◆ Aim of the task
Write out each entry below exactly. Do not include the images.

◆ Data supplied
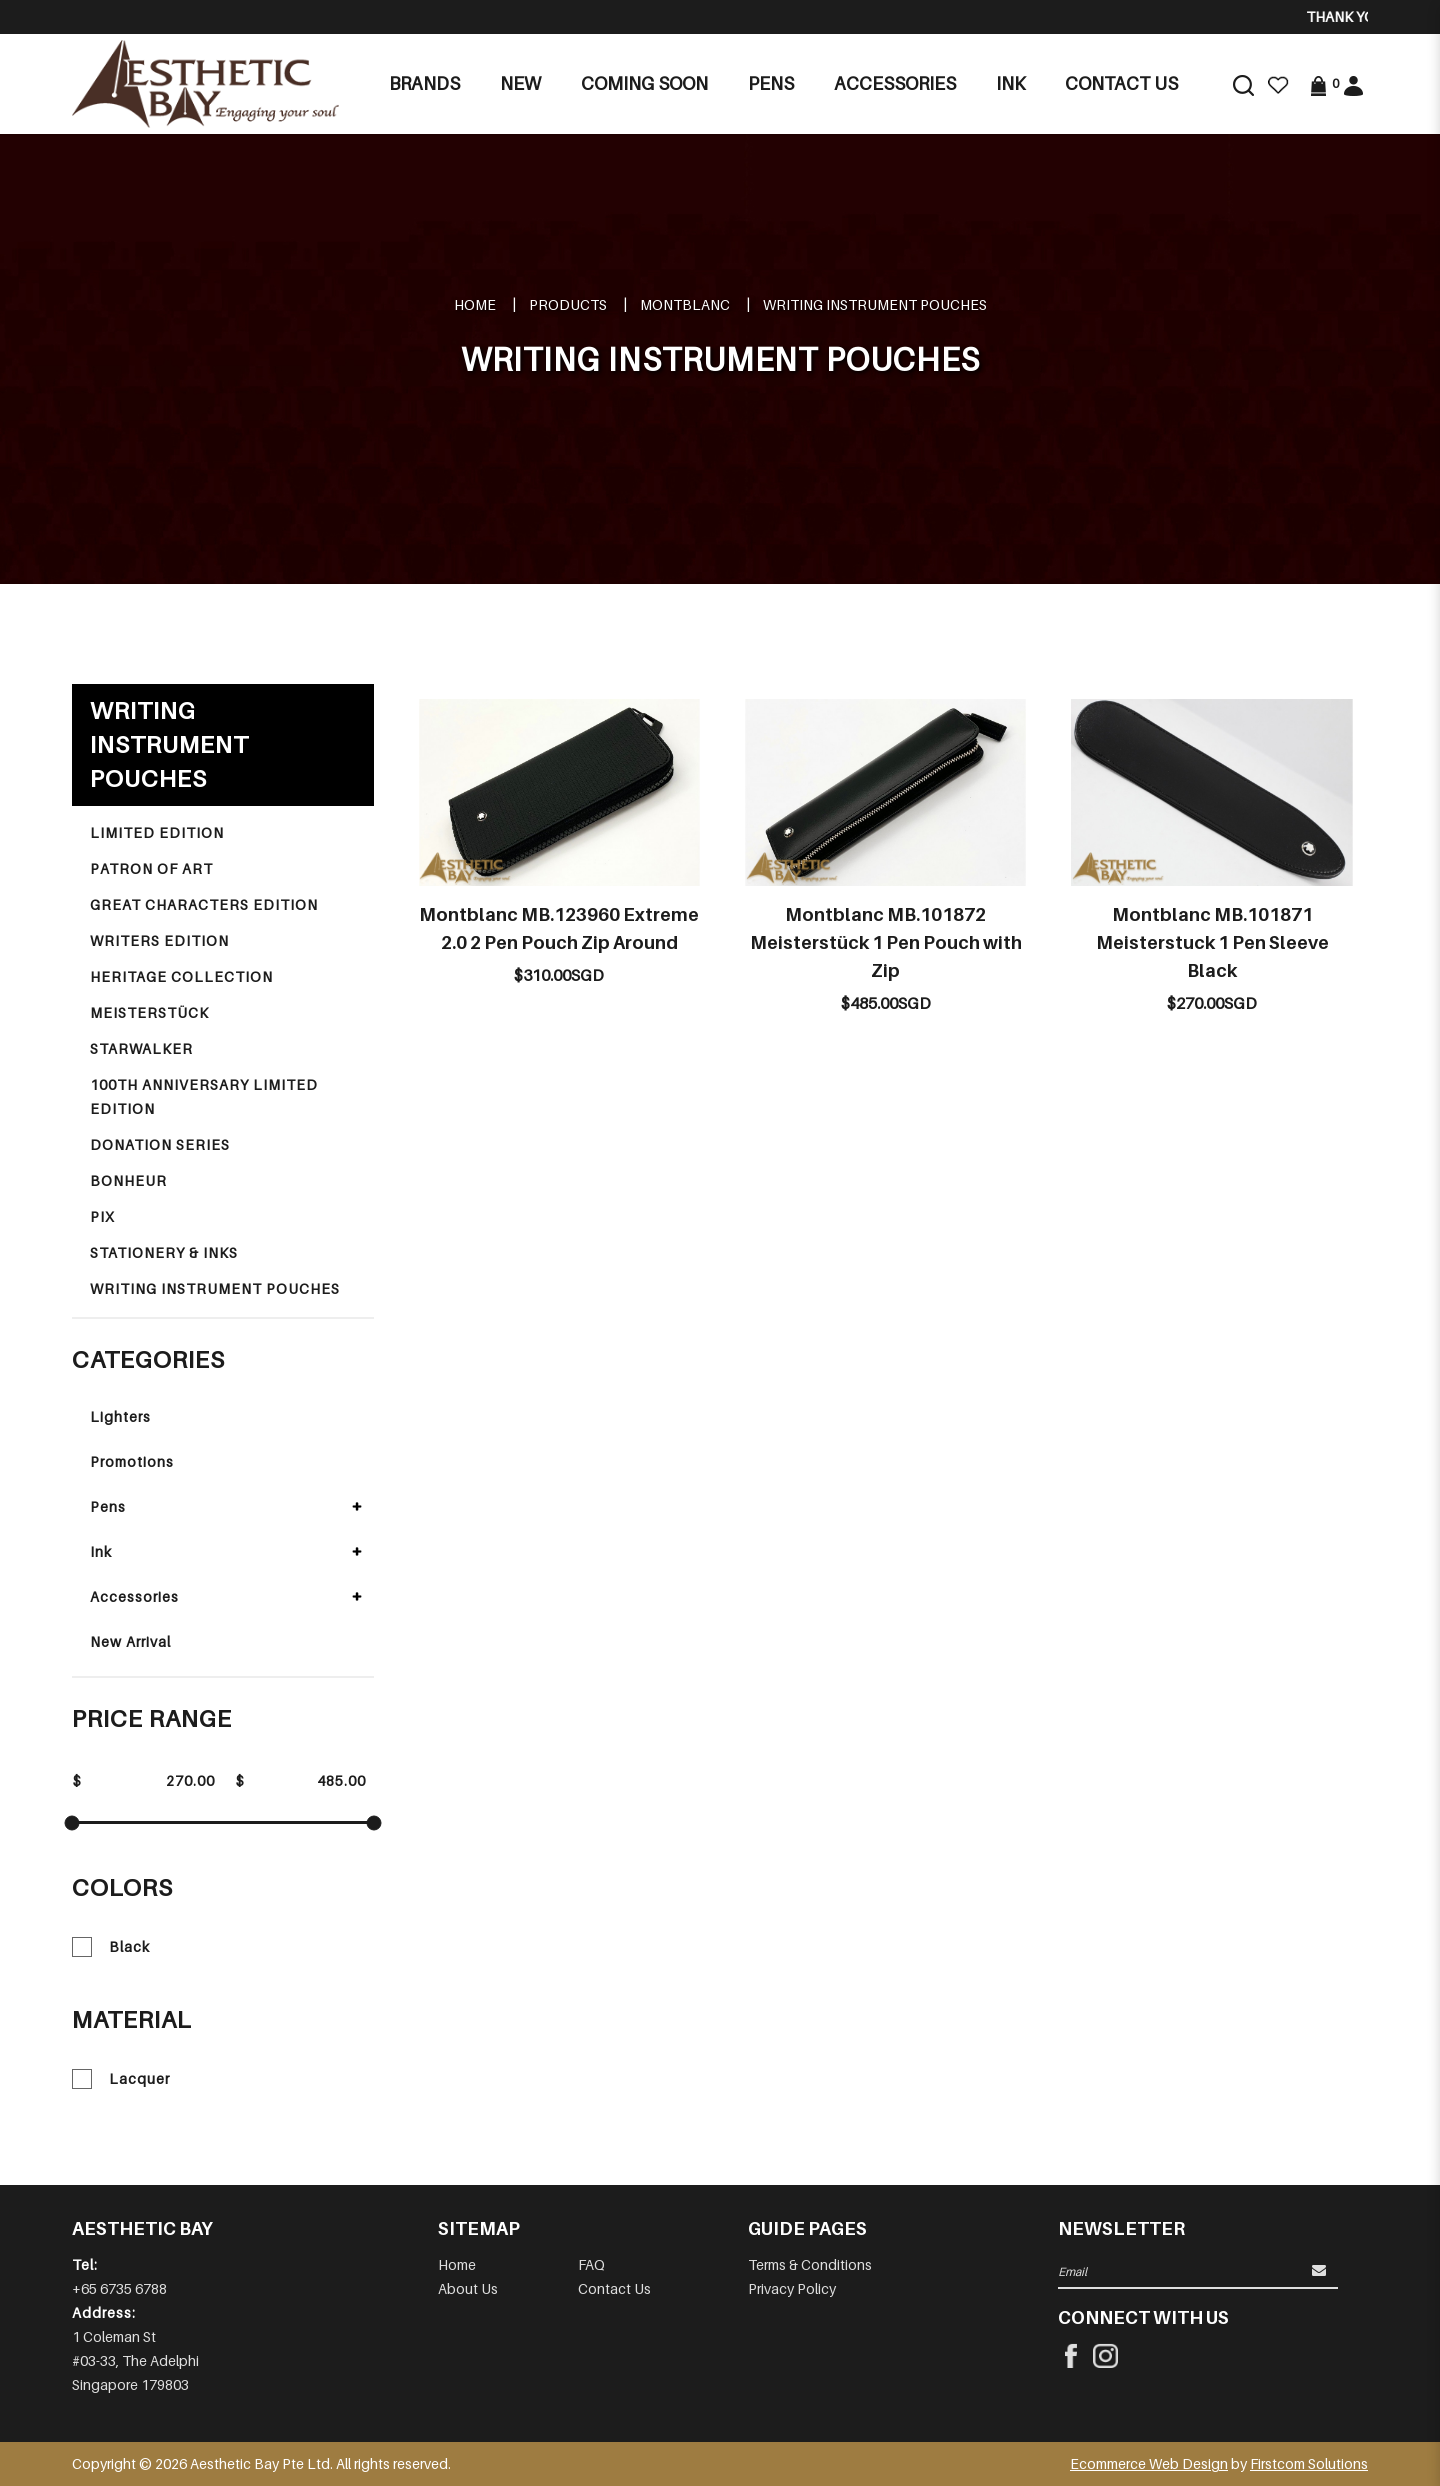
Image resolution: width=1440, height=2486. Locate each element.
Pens (108, 1506)
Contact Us (614, 2288)
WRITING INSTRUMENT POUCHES (875, 304)
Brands (424, 83)
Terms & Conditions (810, 2264)
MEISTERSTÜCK (149, 1012)
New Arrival (130, 1641)
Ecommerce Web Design (1149, 2463)
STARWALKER (141, 1048)
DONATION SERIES (160, 1144)
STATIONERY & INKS (164, 1252)
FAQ (591, 2264)
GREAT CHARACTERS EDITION (204, 904)
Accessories (134, 1596)
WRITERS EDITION (159, 940)
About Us (468, 2288)
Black (111, 1947)
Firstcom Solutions (1309, 2463)
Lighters (120, 1416)
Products (568, 304)
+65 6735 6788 (119, 2288)
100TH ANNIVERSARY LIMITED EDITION (204, 1096)
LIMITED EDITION (157, 832)
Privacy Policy (792, 2288)
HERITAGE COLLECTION (181, 976)
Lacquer (121, 2079)
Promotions (132, 1461)
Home (475, 304)
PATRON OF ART (151, 868)
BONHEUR (128, 1180)
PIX (102, 1216)
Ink (101, 1551)
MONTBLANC (685, 304)
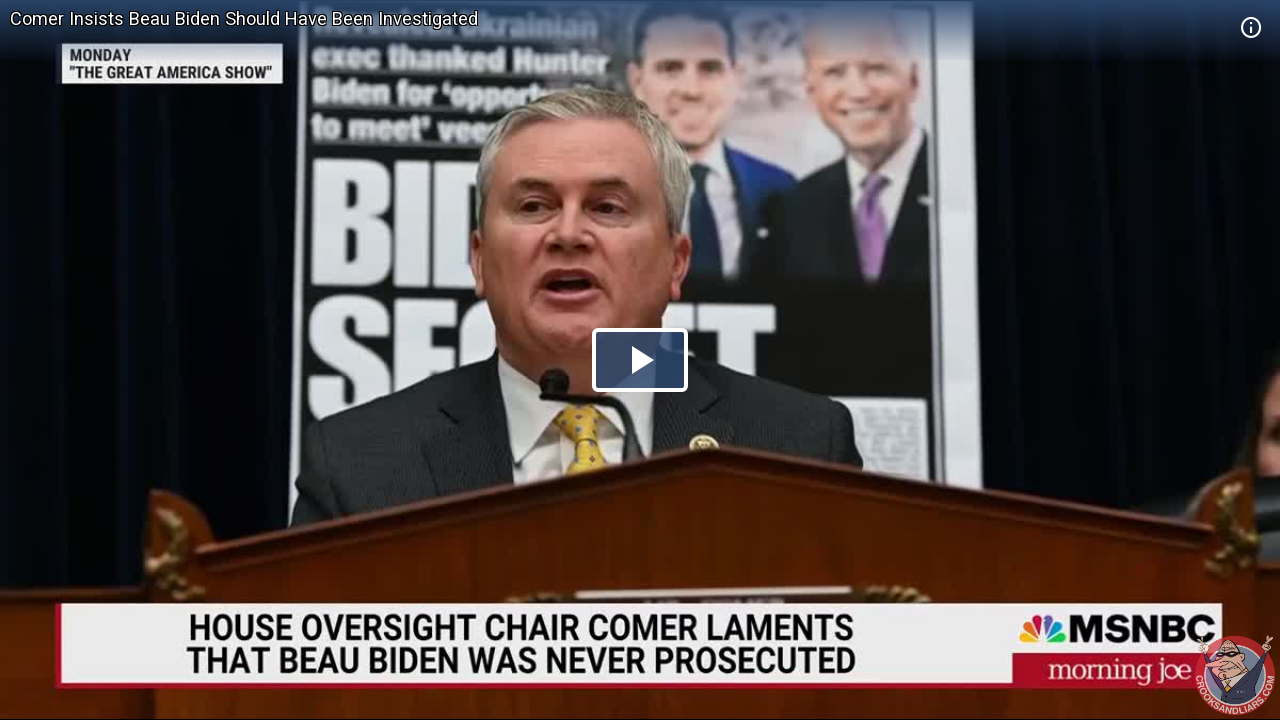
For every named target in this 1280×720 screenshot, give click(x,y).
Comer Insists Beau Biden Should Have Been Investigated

◆ Expected answer
Image resolution: width=1440, height=2486. Locate each element.
Pens (108, 1506)
Contact Us (614, 2288)
WRITING INSTRUMENT POUCHES (875, 304)
Brands (424, 83)
Terms & Conditions (810, 2264)
MEISTERSTÜCK (149, 1012)
New Arrival (130, 1641)
Ecommerce Web Design (1149, 2463)
STARWALKER (141, 1048)
DONATION SERIES (160, 1144)
STATIONERY & INKS (164, 1252)
FAQ (591, 2264)
GREAT CHARACTERS EDITION (204, 904)
Accessories (134, 1596)
WRITERS EDITION (159, 940)
About Us (468, 2288)
Black (111, 1947)
Firstcom Solutions (1309, 2463)
Lighters (120, 1416)
Products (568, 304)
+65 6735 6788 (119, 2288)
100TH ANNIVERSARY LIMITED EDITION (204, 1096)
LIMITED EDITION (157, 832)
Privacy Policy (792, 2288)
HERITAGE COLLECTION (181, 976)
Lacquer (121, 2079)
Promotions (132, 1461)
Home (475, 304)
PATRON OF ART (151, 868)
BONHEUR (128, 1180)
PIX (102, 1216)
Ink (101, 1551)
MONTBLANC (685, 304)
For every named target in this 1280×720 screenshot, give click(x,y).
Comer Insists Beau Biden Should Have Been Investigated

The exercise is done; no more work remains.